Re: Re: HELP! I get "java.lang.String cannot be cast to java.lang.Intege " for a long time.

2015-12-14 Thread Jakob Odersky
> Sorry,I'm late.I try again and again ,now I use spark 1.4.0 ,hadoop
2.4.1.but I also find something strange like this :

>
http://apache-spark-user-list.1001560.n3.nabble.com/worker-java-lang-ClassNotFoundException-ttt-test-anonfun-1-td25696.html
> (if i use "textFile",It can't run.)

In the link you sent, there is still an `addJar(spark-assembly-hadoop-xx)`,
can you try running your application with that?

On 11 December 2015 at 03:08, Bonsen  wrote:

> Thank you,and I find the problem is my package is test,but I write package
> org.apache.spark.examples ,and IDEA had imported the
> spark-examples-1.5.2-hadoop2.6.0.jar ,so I can run it,and it makes lots of
> problems
> __
> Now , I change the package like this:
>
> package test
> import org.apache.spark.SparkConf
> import org.apache.spark.SparkContext
> object test {
>   def main(args: Array[String]) {
> val conf = new
> SparkConf().setAppName("mytest").setMaster("spark://Master:7077")
> val sc = new SparkContext(conf)
> sc.addJar("/home/hadoop/spark-assembly-1.5.2-hadoop2.6.0.jar")//It
> doesn't work.!?
> val rawData = sc.textFile("/home/hadoop/123.csv")
> val secondData = rawData.flatMap(_.split(",").toString)
> println(secondData.first)   /line 32
> sc.stop()
>   }
> }
> it causes that:
> 15/12/11 18:41:06 WARN TaskSetManager: Lost task 0.0 in stage 0.0 (TID 0,
> 219.216.65.129): java.lang.ClassNotFoundException: test.test$$anonfun$1
> at java.net.URLClassLoader.findClass(URLClassLoader.java:381)
> at java.lang.ClassLoader.loadClass(ClassLoader.java:424)
> at java.lang.ClassLoader.loadClass(ClassLoader.java:357)
> at java.lang.Class.forName0(Native Method)
> at java.lang.Class.forName(Class.java:348)
> at
> org.apache.spark.serializer.JavaDeserializationStream$$anon$1.resolveClass(JavaSerializer.scala:67)
> 
> 
> //  219.216.65.129 is my worker computer.
> //  I can connect to my worker computer.
> // Spark can start successfully.
> //  addFile is also doesn't work,the tmp file will also dismiss.
>
>
>
>
>
>
> At 2015-12-10 22:32:21, "Himanshu Mehra [via Apache Spark User List]" <[hidden
> email] > wrote:
>
> You are trying to print an array, but anyway it will print the objectID
>  of the array if the input is same as you have shown here.

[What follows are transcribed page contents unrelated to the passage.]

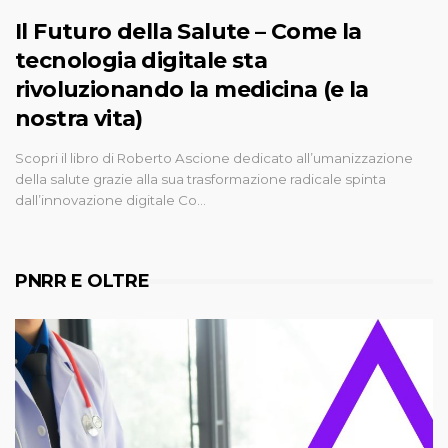
Il Futuro della Salute – Come la
tecnologia digitale sta
rivoluzionando la medicina (e la
nostra vita)
Scopri il libro di Roberto Ascione dedicato all’umanizzazione
della salute grazie alla sua trasformazione radicale spinta
dall’innovazione digitale Co…
PNRR E OLTRE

Try flatMap()
> instead of map and check if the problem is same.
>
>--Himanshu
>
> --
> If you reply to this email, your message will be added to the discussion
> below:
>
> http://apache-spark-user-list.1001560.n3.nabble.com/HELP-I-get-java-lang-String-cannot-be-cast-to-java-lang-Intege-for-a-long-time-tp25666p25667.html
> To unsubscribe from HELP! I get "java.lang.String cannot be cast to
> java.lang.Intege " for a long time., click here.
> NAML
> 
>
>
>
>
>
> --
> View this message in context: Re:Re: HELP! I get "java.lang.String cannot
> be cast to java.lang.Intege " for a long time.
> 
>
> Sent from the Apache Spark User List mailing list archive
>  at Nabble.com.
>


Re: Re: HELP! I get "java.lang.String cannot be cast to java.lang.Intege " for a long time.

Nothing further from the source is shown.